With just nine days to go, there’s finally a sense that the public is starting to take some interest in the Victorian state election. A very respectable crowd showed up at Melbourne University on Monday night to hear the campaign discussed by six distinguished panelists — four journalists and two political operators.
Being mostly media people, it’s not surprising that a lot of their discussion focused on the media. For example, Ian Hanke, a prominent consultant in the Liberal camp, drew attention to the fact that voters are increasingly getting their information from places like social media, where politicians can address them directly, and less from traditional media.

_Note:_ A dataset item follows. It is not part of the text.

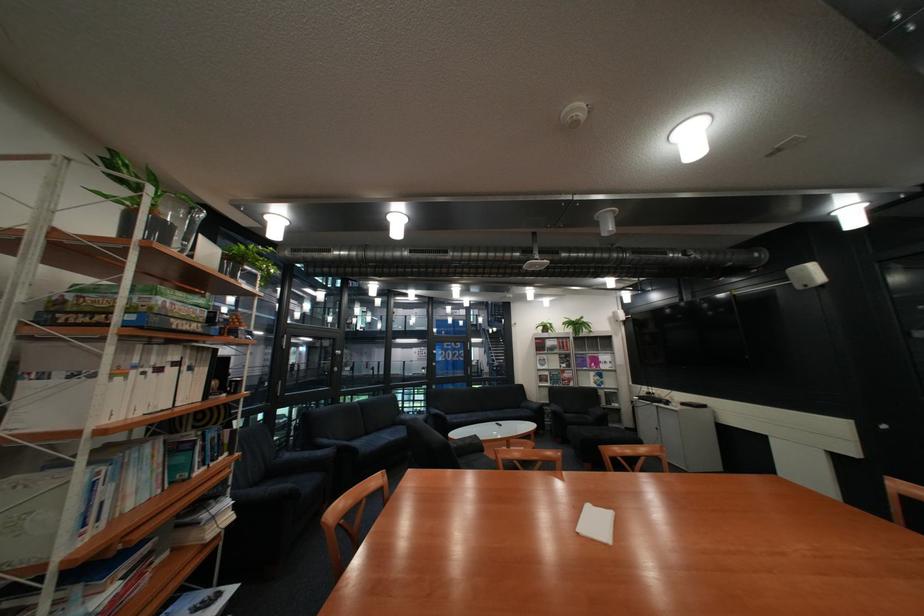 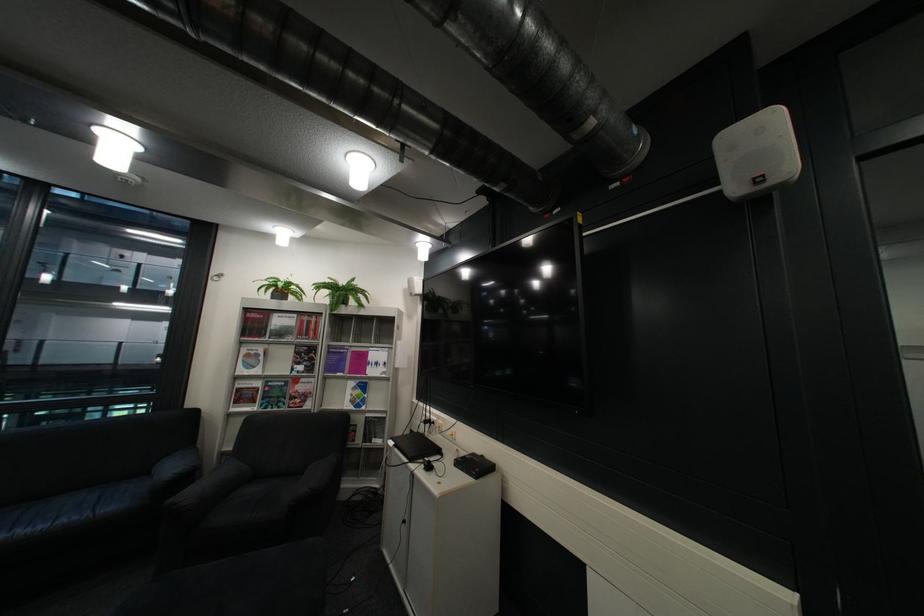 In the second image, find the point that corresponds to (630,405) in the first image.

(393, 442)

This, of course, elides the difference between reporting and spin — there’s a difference (or at least there should be) between information that’s been filtered by a media organ that can sort truth from falsehood and “information” provided directly by politicians in their own causes.
But this is one of those place where media and politicians have a common interest. The politicians don’t want to admit that their product is spin, and the media don’t want to admit that the change has had very little effect because for years they’ve been doing so little actual reporting they’ve mostly been retailing spin themselves.
There was also much talk about the merits of the parties’ TV advertising and questions about whether negative campaigning had started too late or was getting people’s attention at just the right time. One questioner from the floor tried to tell the panel that voters were turned off by negative advertising and wanted constructive engagement on the issues, but the panelists weren’t buying the idea.
This immediately reminded me of a fascinating piece of reading the other day from the American website Vox. In it David Broockman and Joshua Kalla from the Political Science department at the University of California Berkeley review the literature that shows personal contact with voters — basically doorknocking — to be much more effective than any sort of TV advertising, and the curious failure of political parties to act on these findings.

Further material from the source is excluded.